§ **Input records**:
# # # # #

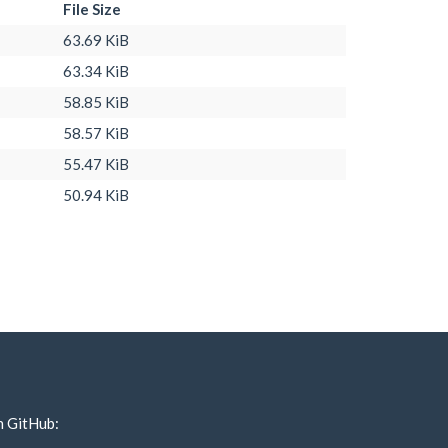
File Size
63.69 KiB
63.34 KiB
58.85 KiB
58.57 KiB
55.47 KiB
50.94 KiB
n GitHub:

# # # # #

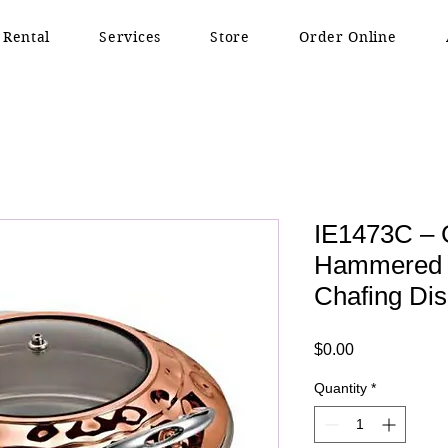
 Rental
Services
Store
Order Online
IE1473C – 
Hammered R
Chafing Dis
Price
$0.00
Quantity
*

# # # # #

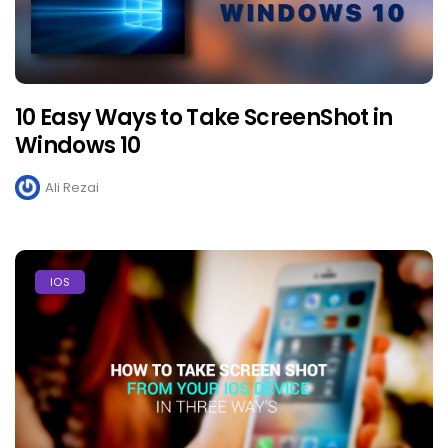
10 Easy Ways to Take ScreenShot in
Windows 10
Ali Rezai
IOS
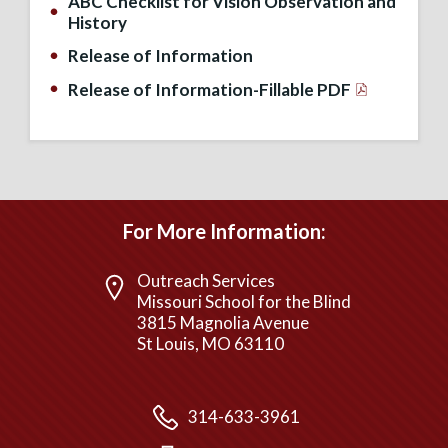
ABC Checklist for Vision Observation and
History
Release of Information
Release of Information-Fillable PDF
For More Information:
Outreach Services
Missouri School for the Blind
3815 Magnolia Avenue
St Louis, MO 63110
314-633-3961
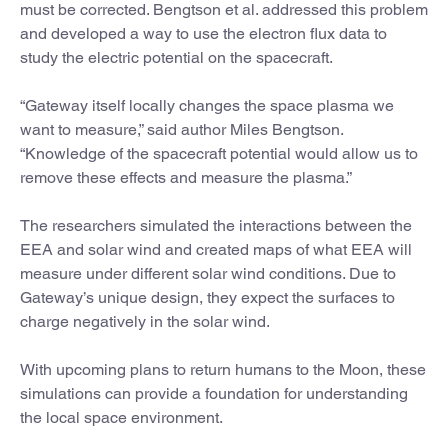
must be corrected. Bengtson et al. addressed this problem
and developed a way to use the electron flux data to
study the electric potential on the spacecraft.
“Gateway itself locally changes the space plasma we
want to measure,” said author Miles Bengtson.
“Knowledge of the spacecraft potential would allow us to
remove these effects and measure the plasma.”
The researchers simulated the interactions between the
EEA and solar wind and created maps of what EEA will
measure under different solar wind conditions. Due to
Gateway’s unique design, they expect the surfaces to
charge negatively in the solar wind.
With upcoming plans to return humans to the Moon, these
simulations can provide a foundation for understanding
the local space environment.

# # # # #

§ **Exercise prompt**:
Scan the records above for the string "Information", then select every line that holds it.

§ **Answer box**:
Release of Information
Release of Information-Fillable PDF
For More Information:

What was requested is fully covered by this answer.